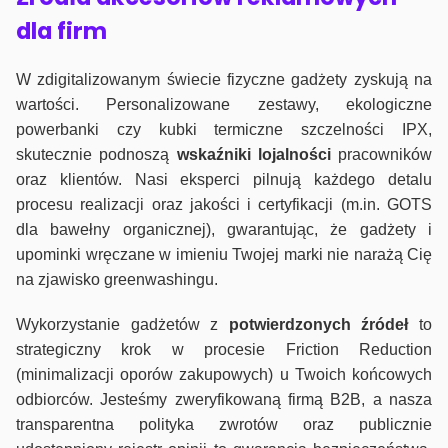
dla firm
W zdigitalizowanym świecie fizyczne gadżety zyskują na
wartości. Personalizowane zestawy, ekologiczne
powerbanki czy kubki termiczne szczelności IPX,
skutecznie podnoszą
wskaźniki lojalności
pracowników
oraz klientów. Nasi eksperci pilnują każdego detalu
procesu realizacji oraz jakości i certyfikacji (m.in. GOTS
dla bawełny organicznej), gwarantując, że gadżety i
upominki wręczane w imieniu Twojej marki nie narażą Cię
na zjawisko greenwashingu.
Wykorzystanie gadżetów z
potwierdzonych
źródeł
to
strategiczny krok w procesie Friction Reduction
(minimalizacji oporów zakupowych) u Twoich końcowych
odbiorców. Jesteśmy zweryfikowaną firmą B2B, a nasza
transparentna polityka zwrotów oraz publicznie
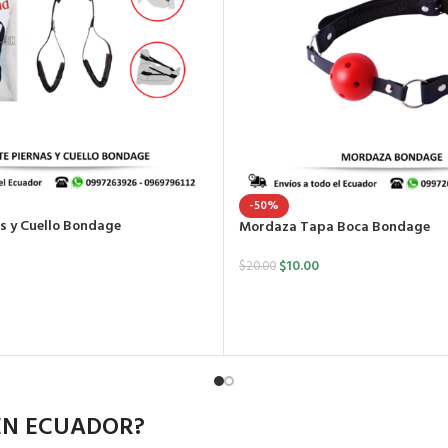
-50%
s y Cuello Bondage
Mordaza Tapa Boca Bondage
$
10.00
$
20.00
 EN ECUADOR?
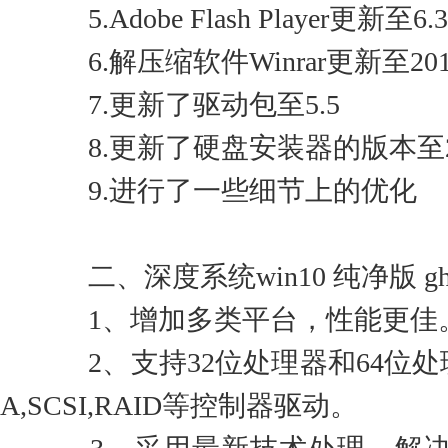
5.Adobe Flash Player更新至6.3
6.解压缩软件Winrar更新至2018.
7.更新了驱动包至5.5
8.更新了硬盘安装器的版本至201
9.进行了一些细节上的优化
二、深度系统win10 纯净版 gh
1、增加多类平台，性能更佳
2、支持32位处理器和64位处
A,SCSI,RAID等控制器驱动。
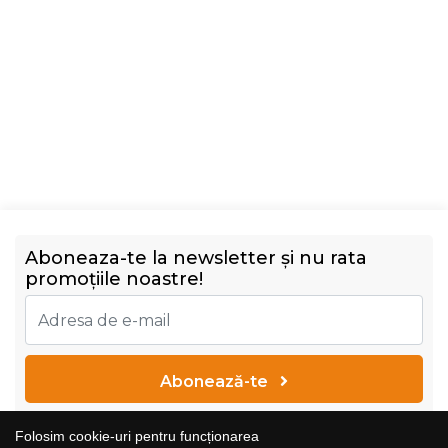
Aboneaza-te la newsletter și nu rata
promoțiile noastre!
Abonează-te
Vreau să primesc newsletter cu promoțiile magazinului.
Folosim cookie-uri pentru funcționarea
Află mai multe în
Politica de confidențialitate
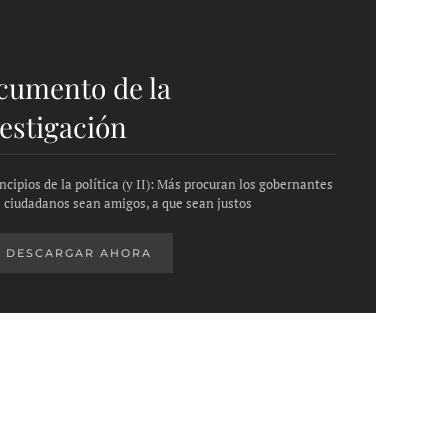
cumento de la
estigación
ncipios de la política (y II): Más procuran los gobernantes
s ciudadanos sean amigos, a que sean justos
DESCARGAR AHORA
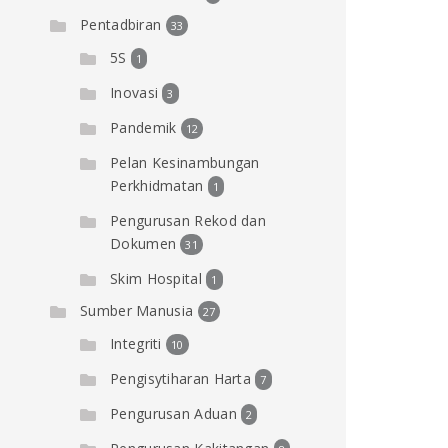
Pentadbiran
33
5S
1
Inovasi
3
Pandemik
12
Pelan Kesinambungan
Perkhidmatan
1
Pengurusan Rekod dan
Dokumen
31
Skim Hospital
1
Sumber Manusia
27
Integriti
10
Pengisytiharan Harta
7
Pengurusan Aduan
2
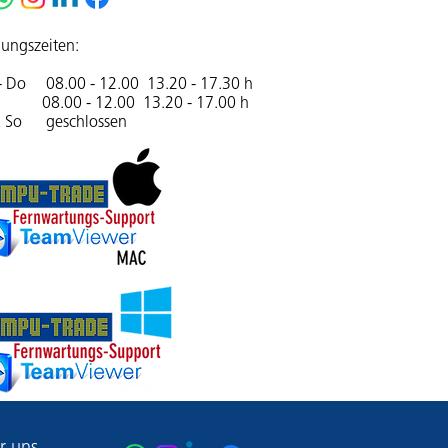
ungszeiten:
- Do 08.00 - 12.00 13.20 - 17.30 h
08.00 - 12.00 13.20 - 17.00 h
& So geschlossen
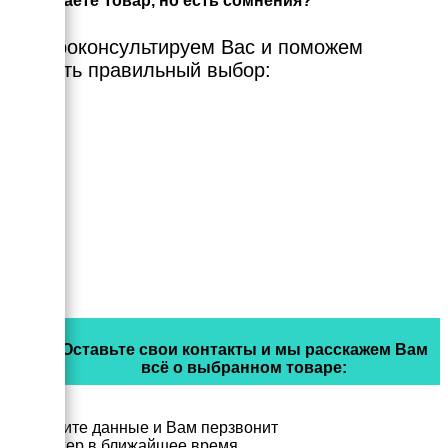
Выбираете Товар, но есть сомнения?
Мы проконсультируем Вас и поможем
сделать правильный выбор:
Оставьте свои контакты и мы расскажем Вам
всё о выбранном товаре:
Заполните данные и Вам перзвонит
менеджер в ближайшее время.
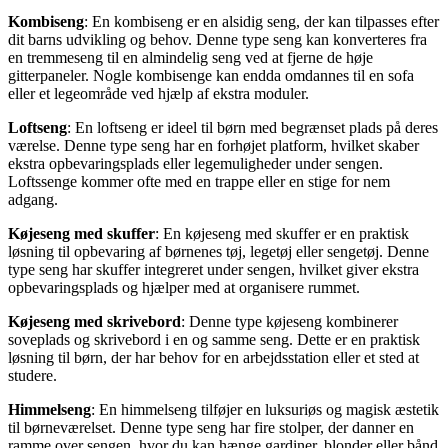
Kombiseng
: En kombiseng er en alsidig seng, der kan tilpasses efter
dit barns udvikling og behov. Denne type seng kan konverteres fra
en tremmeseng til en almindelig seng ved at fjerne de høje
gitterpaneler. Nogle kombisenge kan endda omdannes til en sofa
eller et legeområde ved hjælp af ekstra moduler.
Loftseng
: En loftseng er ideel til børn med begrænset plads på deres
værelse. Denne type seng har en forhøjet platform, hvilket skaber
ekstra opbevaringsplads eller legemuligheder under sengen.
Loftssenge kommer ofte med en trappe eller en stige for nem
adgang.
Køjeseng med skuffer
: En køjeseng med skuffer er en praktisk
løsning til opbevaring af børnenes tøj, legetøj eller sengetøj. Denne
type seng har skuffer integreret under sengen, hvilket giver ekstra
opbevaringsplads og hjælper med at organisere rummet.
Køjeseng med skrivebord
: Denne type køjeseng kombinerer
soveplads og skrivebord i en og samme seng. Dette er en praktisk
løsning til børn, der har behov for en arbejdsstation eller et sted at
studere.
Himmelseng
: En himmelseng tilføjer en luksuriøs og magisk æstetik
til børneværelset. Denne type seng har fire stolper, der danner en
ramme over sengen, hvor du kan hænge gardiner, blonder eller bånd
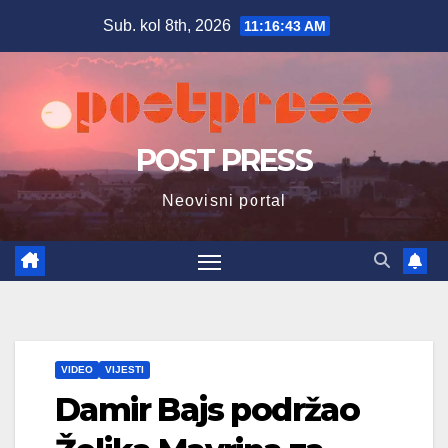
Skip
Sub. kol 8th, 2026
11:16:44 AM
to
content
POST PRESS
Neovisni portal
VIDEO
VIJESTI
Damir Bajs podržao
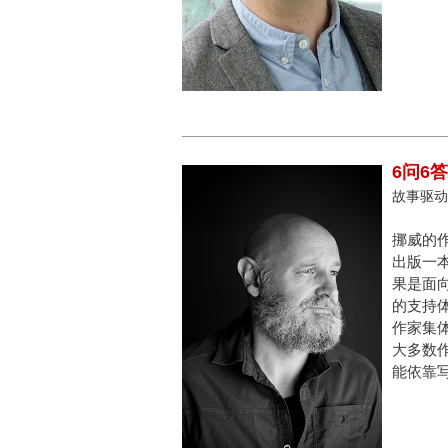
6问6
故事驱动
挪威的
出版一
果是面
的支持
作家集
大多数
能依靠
◇ ◇ ◇ ◇ ◇
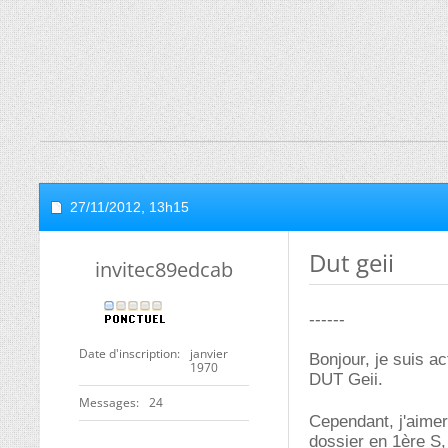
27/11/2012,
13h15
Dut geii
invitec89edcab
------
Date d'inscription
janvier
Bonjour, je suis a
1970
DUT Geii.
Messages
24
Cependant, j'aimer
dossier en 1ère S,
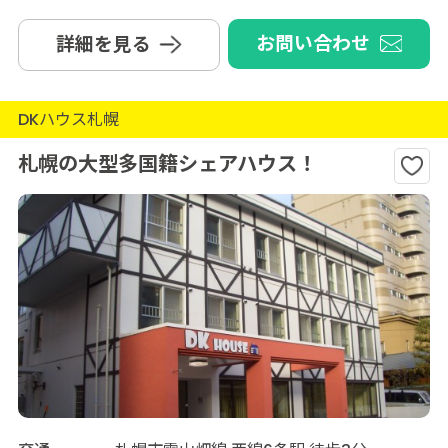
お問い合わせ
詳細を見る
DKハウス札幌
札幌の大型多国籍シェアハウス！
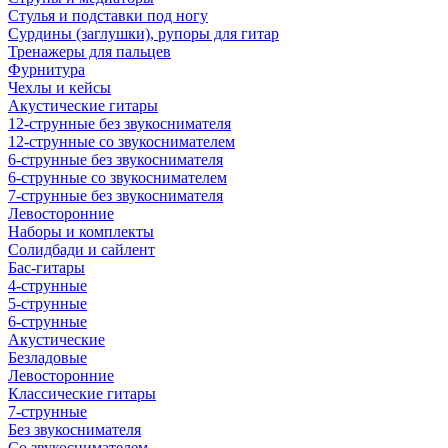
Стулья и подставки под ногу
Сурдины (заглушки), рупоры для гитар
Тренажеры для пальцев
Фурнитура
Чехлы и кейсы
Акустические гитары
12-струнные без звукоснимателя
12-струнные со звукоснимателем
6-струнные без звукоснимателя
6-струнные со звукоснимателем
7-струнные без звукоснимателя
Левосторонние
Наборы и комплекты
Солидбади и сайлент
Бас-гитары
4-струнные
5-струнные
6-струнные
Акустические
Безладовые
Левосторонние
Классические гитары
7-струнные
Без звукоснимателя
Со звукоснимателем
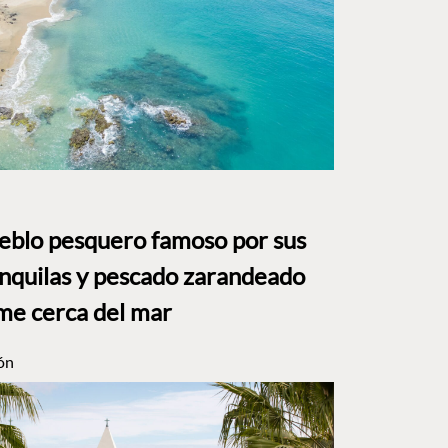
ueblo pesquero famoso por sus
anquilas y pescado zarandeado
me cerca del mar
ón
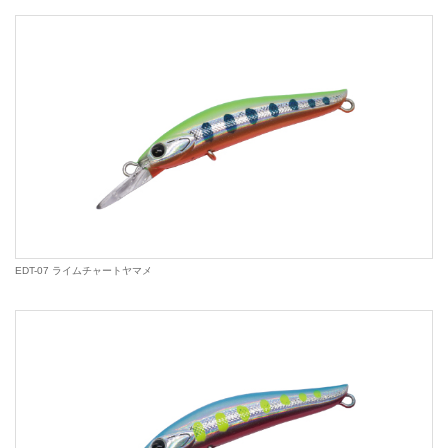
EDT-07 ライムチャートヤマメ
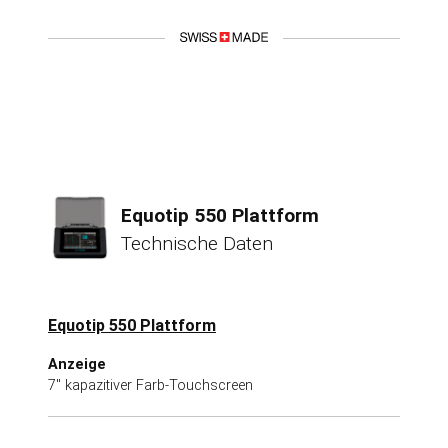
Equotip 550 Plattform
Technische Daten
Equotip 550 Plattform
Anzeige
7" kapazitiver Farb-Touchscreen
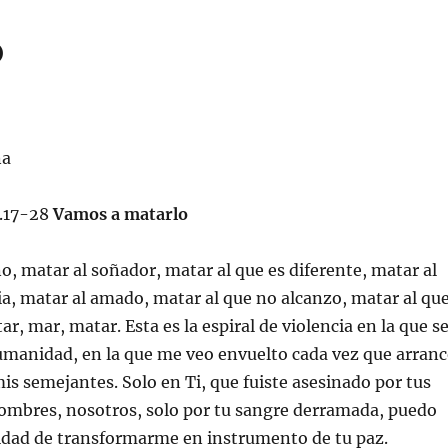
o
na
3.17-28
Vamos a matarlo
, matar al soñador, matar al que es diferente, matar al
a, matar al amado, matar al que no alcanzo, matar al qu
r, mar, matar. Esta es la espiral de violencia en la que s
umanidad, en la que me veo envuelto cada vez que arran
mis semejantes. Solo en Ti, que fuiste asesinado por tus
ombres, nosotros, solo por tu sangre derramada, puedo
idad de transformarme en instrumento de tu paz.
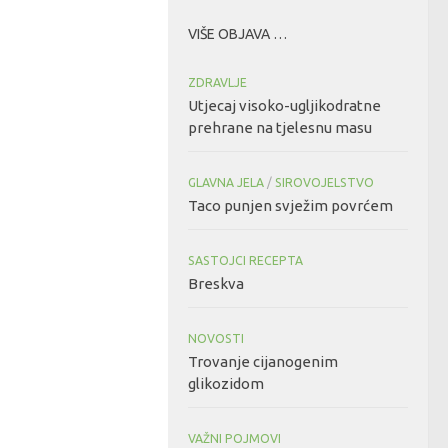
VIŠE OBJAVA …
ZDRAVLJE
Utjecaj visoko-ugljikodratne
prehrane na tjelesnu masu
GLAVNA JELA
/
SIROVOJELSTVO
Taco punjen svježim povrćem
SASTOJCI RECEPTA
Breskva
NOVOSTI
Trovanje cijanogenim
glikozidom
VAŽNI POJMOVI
◇ ◇ ◇ ◇ ◇
#### [HOW TO COMPLETE THIS TASK]
The lines to copy are those in the listing that contain the word "eller".

#### [REPLY]
eller et legeområde ved hjælp af ekstra moduler.
ekstra opbevaringsplads eller legemuligheder under sengen.
Loftssenge kommer ofte med en trappe eller en stige for nem
løsning til opbevaring af børnenes tøj, legetøj eller sengetøj. Denne
løsning til børn, der har behov for en arbejdsstation eller et sted at
ramme over sengen, hvor du kan hænge gardiner, blonder eller bånd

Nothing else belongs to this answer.